● **Activity**: Lines from the material below that hold the string "انتخاب" are what is needed; copy each of them.

● **Exercise data**:
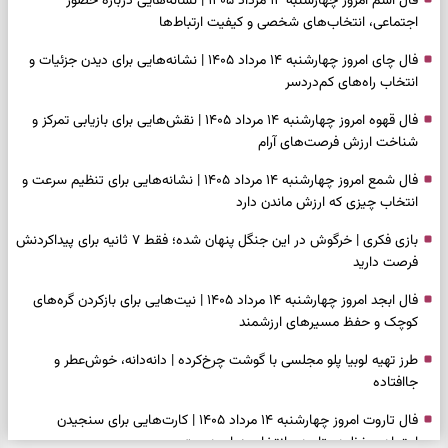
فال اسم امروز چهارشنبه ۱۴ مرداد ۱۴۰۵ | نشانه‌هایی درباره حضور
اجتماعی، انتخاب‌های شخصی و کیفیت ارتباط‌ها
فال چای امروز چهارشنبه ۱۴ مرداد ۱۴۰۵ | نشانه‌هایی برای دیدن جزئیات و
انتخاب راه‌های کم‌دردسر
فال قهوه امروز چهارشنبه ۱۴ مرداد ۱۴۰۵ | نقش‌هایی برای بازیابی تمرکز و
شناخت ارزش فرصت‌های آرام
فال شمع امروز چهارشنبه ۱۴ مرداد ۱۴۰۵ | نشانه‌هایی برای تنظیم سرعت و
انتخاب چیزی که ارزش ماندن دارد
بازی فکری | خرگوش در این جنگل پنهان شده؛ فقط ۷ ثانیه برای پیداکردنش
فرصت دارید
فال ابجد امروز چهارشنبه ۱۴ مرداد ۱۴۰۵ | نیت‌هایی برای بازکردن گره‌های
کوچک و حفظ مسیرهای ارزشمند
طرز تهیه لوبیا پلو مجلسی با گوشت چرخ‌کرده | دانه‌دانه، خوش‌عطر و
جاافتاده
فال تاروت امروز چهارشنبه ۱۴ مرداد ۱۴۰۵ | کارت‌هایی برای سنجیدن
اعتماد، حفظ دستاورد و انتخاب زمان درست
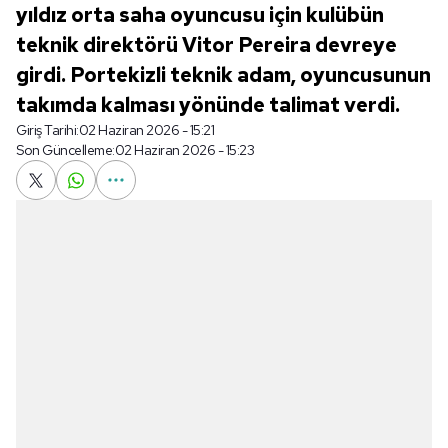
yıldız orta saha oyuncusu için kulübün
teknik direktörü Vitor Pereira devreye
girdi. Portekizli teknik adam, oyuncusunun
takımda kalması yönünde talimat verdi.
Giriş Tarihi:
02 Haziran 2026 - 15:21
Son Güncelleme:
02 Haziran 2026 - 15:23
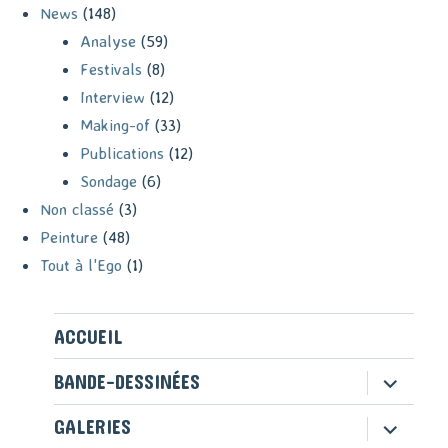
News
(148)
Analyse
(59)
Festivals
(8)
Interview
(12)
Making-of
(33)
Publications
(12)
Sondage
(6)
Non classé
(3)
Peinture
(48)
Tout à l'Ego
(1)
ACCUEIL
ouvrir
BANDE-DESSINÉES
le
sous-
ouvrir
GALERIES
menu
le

* * *

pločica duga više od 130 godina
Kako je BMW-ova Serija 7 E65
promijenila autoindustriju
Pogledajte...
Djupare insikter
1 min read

● **Result of the exercise**:
اجتماعی، انتخاب‌های شخصی و کیفیت ارتباط‌ها
انتخاب راه‌های کم‌دردسر
انتخاب چیزی که ارزش ماندن دارد
اعتماد، حفظ دستاورد و انتخاب زمان درست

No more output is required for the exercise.